DATA FOR ANALYSIS
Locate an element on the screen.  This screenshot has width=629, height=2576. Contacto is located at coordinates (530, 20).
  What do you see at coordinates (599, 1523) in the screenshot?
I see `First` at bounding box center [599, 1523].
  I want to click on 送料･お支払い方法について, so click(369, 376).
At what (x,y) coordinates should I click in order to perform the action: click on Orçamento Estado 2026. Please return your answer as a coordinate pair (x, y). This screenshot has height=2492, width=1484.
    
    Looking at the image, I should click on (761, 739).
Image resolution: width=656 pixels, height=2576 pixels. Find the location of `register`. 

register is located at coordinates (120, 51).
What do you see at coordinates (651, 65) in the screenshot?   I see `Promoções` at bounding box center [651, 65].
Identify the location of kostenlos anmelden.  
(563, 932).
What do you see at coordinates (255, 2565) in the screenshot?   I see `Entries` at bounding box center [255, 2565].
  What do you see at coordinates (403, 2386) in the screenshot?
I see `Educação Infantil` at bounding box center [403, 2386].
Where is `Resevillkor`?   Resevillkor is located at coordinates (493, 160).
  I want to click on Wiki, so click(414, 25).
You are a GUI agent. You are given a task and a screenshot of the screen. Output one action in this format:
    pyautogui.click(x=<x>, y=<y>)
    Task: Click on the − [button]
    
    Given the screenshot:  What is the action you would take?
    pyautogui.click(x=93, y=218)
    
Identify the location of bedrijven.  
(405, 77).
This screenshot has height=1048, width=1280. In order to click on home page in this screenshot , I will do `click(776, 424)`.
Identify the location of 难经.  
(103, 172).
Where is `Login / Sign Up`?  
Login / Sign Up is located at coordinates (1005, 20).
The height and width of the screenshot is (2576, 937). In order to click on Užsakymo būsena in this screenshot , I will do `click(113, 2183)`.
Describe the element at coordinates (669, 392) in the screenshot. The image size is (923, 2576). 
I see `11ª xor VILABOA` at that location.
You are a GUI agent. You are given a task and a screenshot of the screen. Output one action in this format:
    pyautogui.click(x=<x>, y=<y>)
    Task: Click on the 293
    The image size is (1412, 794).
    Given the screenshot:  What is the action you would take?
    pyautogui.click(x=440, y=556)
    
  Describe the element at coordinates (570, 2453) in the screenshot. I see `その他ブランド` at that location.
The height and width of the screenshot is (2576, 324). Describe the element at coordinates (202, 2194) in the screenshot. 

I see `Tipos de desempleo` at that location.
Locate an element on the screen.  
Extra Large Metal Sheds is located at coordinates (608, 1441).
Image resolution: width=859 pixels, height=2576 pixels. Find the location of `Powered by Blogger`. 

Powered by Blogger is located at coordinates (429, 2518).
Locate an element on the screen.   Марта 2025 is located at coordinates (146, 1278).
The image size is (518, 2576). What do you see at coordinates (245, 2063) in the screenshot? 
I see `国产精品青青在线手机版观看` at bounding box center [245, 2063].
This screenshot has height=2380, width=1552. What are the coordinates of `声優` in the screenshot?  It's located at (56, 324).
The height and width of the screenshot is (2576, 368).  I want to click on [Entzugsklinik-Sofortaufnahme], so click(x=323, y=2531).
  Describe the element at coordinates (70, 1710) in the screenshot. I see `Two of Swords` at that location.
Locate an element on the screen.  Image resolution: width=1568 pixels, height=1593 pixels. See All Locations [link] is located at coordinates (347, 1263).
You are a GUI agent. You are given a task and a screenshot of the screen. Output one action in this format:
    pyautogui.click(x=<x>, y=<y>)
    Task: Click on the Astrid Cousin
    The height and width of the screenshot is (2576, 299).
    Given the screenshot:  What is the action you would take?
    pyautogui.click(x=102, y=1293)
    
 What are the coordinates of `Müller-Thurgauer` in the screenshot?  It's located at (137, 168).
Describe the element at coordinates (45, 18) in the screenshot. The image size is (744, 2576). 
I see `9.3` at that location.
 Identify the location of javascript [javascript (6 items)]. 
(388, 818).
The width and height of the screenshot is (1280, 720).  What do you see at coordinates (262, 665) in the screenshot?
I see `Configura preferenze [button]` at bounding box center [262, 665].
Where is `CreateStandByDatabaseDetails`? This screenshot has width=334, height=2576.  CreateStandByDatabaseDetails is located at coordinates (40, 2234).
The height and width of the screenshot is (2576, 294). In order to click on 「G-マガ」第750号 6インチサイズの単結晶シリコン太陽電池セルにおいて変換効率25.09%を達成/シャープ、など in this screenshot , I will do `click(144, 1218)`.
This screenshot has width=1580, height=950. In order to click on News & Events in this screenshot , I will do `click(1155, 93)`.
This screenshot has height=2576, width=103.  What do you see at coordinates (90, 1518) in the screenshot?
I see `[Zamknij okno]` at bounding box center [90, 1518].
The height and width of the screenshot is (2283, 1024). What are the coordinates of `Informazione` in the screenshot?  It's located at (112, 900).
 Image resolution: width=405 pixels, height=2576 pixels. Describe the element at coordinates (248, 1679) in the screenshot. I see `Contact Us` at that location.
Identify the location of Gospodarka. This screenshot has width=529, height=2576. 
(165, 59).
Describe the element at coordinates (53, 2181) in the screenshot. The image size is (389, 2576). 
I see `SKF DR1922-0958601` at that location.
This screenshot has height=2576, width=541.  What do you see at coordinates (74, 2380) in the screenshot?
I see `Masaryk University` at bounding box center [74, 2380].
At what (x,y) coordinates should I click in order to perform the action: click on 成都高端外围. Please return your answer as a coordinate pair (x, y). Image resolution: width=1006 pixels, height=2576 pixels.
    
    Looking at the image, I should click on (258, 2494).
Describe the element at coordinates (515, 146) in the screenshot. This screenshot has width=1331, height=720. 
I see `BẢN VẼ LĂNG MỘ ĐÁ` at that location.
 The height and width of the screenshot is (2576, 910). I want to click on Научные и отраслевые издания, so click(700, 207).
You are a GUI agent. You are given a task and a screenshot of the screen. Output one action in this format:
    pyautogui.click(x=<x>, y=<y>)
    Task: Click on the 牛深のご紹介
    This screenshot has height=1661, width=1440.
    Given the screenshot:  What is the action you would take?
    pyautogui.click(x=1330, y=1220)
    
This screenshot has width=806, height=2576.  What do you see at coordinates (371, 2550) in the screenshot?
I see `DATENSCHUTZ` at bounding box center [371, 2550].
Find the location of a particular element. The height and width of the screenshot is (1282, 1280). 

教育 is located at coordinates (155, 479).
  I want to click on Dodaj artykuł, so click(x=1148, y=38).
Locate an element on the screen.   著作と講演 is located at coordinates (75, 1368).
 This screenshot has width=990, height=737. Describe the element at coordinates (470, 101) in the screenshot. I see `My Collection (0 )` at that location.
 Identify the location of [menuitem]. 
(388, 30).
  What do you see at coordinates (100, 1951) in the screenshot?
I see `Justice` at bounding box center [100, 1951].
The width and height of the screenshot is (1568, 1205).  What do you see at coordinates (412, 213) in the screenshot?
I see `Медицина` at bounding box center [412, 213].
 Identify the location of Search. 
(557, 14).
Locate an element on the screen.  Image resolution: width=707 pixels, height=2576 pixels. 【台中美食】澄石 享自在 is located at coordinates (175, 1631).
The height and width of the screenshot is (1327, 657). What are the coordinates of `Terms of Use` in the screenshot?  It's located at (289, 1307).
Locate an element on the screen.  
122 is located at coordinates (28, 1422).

WHAT YOU SHOULD DO
The answer must reproduce all of the entries exactly.

TASK ANSWER
Locate an element on the screen.  This screenshot has width=629, height=2576. Contacto is located at coordinates (530, 20).
  What do you see at coordinates (599, 1523) in the screenshot?
I see `First` at bounding box center [599, 1523].
  I want to click on 送料･お支払い方法について, so click(369, 376).
At what (x,y) coordinates should I click in order to perform the action: click on Orçamento Estado 2026. Please return your answer as a coordinate pair (x, y). This screenshot has height=2492, width=1484.
    
    Looking at the image, I should click on (761, 739).
Image resolution: width=656 pixels, height=2576 pixels. Find the location of `register`. 

register is located at coordinates (120, 51).
What do you see at coordinates (651, 65) in the screenshot?   I see `Promoções` at bounding box center [651, 65].
Identify the location of kostenlos anmelden.  
(563, 932).
What do you see at coordinates (255, 2565) in the screenshot?   I see `Entries` at bounding box center [255, 2565].
  What do you see at coordinates (403, 2386) in the screenshot?
I see `Educação Infantil` at bounding box center [403, 2386].
Where is `Resevillkor`?   Resevillkor is located at coordinates (493, 160).
  I want to click on Wiki, so click(414, 25).
You are a GUI agent. You are given a task and a screenshot of the screen. Output one action in this format:
    pyautogui.click(x=<x>, y=<y>)
    Task: Click on the − [button]
    
    Given the screenshot:  What is the action you would take?
    pyautogui.click(x=93, y=218)
    
Identify the location of bedrijven.  
(405, 77).
This screenshot has height=1048, width=1280. In order to click on home page in this screenshot , I will do `click(776, 424)`.
Identify the location of 难经.  
(103, 172).
Where is `Login / Sign Up`?  
Login / Sign Up is located at coordinates (1005, 20).
The height and width of the screenshot is (2576, 937). In order to click on Užsakymo būsena in this screenshot , I will do `click(113, 2183)`.
Describe the element at coordinates (669, 392) in the screenshot. The image size is (923, 2576). 
I see `11ª xor VILABOA` at that location.
You are a GUI agent. You are given a task and a screenshot of the screen. Output one action in this format:
    pyautogui.click(x=<x>, y=<y>)
    Task: Click on the 293
    The image size is (1412, 794).
    Given the screenshot:  What is the action you would take?
    pyautogui.click(x=440, y=556)
    
  Describe the element at coordinates (570, 2453) in the screenshot. I see `その他ブランド` at that location.
The height and width of the screenshot is (2576, 324). Describe the element at coordinates (202, 2194) in the screenshot. 

I see `Tipos de desempleo` at that location.
Locate an element on the screen.  
Extra Large Metal Sheds is located at coordinates (608, 1441).
Image resolution: width=859 pixels, height=2576 pixels. Find the location of `Powered by Blogger`. 

Powered by Blogger is located at coordinates (429, 2518).
Locate an element on the screen.   Марта 2025 is located at coordinates (146, 1278).
The image size is (518, 2576). What do you see at coordinates (245, 2063) in the screenshot? 
I see `国产精品青青在线手机版观看` at bounding box center [245, 2063].
This screenshot has height=2380, width=1552. What are the coordinates of `声優` in the screenshot?  It's located at (56, 324).
The height and width of the screenshot is (2576, 368).  I want to click on [Entzugsklinik-Sofortaufnahme], so click(x=323, y=2531).
  Describe the element at coordinates (70, 1710) in the screenshot. I see `Two of Swords` at that location.
Locate an element on the screen.  Image resolution: width=1568 pixels, height=1593 pixels. See All Locations [link] is located at coordinates (347, 1263).
You are a GUI agent. You are given a task and a screenshot of the screen. Output one action in this format:
    pyautogui.click(x=<x>, y=<y>)
    Task: Click on the Astrid Cousin
    The height and width of the screenshot is (2576, 299).
    Given the screenshot:  What is the action you would take?
    pyautogui.click(x=102, y=1293)
    
 What are the coordinates of `Müller-Thurgauer` in the screenshot?  It's located at (137, 168).
Describe the element at coordinates (45, 18) in the screenshot. The image size is (744, 2576). 
I see `9.3` at that location.
 Identify the location of javascript [javascript (6 items)]. 
(388, 818).
The width and height of the screenshot is (1280, 720).  What do you see at coordinates (262, 665) in the screenshot?
I see `Configura preferenze [button]` at bounding box center [262, 665].
Where is `CreateStandByDatabaseDetails`? This screenshot has width=334, height=2576.  CreateStandByDatabaseDetails is located at coordinates (40, 2234).
The height and width of the screenshot is (2576, 294). In order to click on 「G-マガ」第750号 6インチサイズの単結晶シリコン太陽電池セルにおいて変換効率25.09%を達成/シャープ、など in this screenshot , I will do `click(144, 1218)`.
This screenshot has width=1580, height=950. In order to click on News & Events in this screenshot , I will do `click(1155, 93)`.
This screenshot has height=2576, width=103.  What do you see at coordinates (90, 1518) in the screenshot?
I see `[Zamknij okno]` at bounding box center [90, 1518].
The height and width of the screenshot is (2283, 1024). What are the coordinates of `Informazione` in the screenshot?  It's located at (112, 900).
 Image resolution: width=405 pixels, height=2576 pixels. Describe the element at coordinates (248, 1679) in the screenshot. I see `Contact Us` at that location.
Identify the location of Gospodarka. This screenshot has width=529, height=2576. 
(165, 59).
Describe the element at coordinates (53, 2181) in the screenshot. The image size is (389, 2576). 
I see `SKF DR1922-0958601` at that location.
This screenshot has height=2576, width=541.  What do you see at coordinates (74, 2380) in the screenshot?
I see `Masaryk University` at bounding box center [74, 2380].
At what (x,y) coordinates should I click in order to perform the action: click on 成都高端外围. Please return your answer as a coordinate pair (x, y). Image resolution: width=1006 pixels, height=2576 pixels.
    
    Looking at the image, I should click on (258, 2494).
Describe the element at coordinates (515, 146) in the screenshot. This screenshot has width=1331, height=720. 
I see `BẢN VẼ LĂNG MỘ ĐÁ` at that location.
 The height and width of the screenshot is (2576, 910). I want to click on Научные и отраслевые издания, so click(700, 207).
You are a GUI agent. You are given a task and a screenshot of the screen. Output one action in this format:
    pyautogui.click(x=<x>, y=<y>)
    Task: Click on the 牛深のご紹介
    This screenshot has height=1661, width=1440.
    Given the screenshot:  What is the action you would take?
    pyautogui.click(x=1330, y=1220)
    
This screenshot has width=806, height=2576.  What do you see at coordinates (371, 2550) in the screenshot?
I see `DATENSCHUTZ` at bounding box center [371, 2550].
Find the location of a particular element. The height and width of the screenshot is (1282, 1280). 

教育 is located at coordinates (155, 479).
  I want to click on Dodaj artykuł, so click(x=1148, y=38).
Locate an element on the screen.   著作と講演 is located at coordinates (75, 1368).
 This screenshot has width=990, height=737. Describe the element at coordinates (470, 101) in the screenshot. I see `My Collection (0 )` at that location.
 Identify the location of [menuitem]. 
(388, 30).
  What do you see at coordinates (100, 1951) in the screenshot?
I see `Justice` at bounding box center [100, 1951].
The width and height of the screenshot is (1568, 1205).  What do you see at coordinates (412, 213) in the screenshot?
I see `Медицина` at bounding box center [412, 213].
 Identify the location of Search. 
(557, 14).
Locate an element on the screen.  Image resolution: width=707 pixels, height=2576 pixels. 【台中美食】澄石 享自在 is located at coordinates (175, 1631).
The height and width of the screenshot is (1327, 657). What are the coordinates of `Terms of Use` in the screenshot?  It's located at (289, 1307).
Locate an element on the screen.  
122 is located at coordinates (28, 1422).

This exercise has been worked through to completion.